What to produce:
Your answer must be every line of the data that contains "بدهی".

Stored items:

--------

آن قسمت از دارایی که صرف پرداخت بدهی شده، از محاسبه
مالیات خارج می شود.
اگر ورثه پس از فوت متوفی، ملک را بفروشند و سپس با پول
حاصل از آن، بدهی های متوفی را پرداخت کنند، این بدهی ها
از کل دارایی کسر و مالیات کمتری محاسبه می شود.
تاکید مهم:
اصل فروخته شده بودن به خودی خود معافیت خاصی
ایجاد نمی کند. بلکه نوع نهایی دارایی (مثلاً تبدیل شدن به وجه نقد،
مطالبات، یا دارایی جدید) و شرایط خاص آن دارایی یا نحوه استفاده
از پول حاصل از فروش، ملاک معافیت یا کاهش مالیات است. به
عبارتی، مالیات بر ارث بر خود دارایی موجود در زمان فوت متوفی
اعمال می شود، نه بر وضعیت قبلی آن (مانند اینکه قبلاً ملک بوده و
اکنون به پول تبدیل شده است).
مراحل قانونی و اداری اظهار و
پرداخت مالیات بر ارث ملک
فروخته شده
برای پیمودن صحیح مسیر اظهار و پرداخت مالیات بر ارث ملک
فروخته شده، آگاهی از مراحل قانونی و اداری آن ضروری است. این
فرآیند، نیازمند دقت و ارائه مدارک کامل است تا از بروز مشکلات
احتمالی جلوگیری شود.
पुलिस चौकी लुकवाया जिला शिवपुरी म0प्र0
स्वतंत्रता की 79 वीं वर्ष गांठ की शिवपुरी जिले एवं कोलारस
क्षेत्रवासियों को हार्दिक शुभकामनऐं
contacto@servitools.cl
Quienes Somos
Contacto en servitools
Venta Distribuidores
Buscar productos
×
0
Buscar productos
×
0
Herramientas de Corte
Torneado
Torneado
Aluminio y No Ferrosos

--------

Task solution:
آن قسمت از دارایی که صرف پرداخت بدهی شده، از محاسبه
حاصل از آن، بدهی های متوفی را پرداخت کنند، این بدهی ها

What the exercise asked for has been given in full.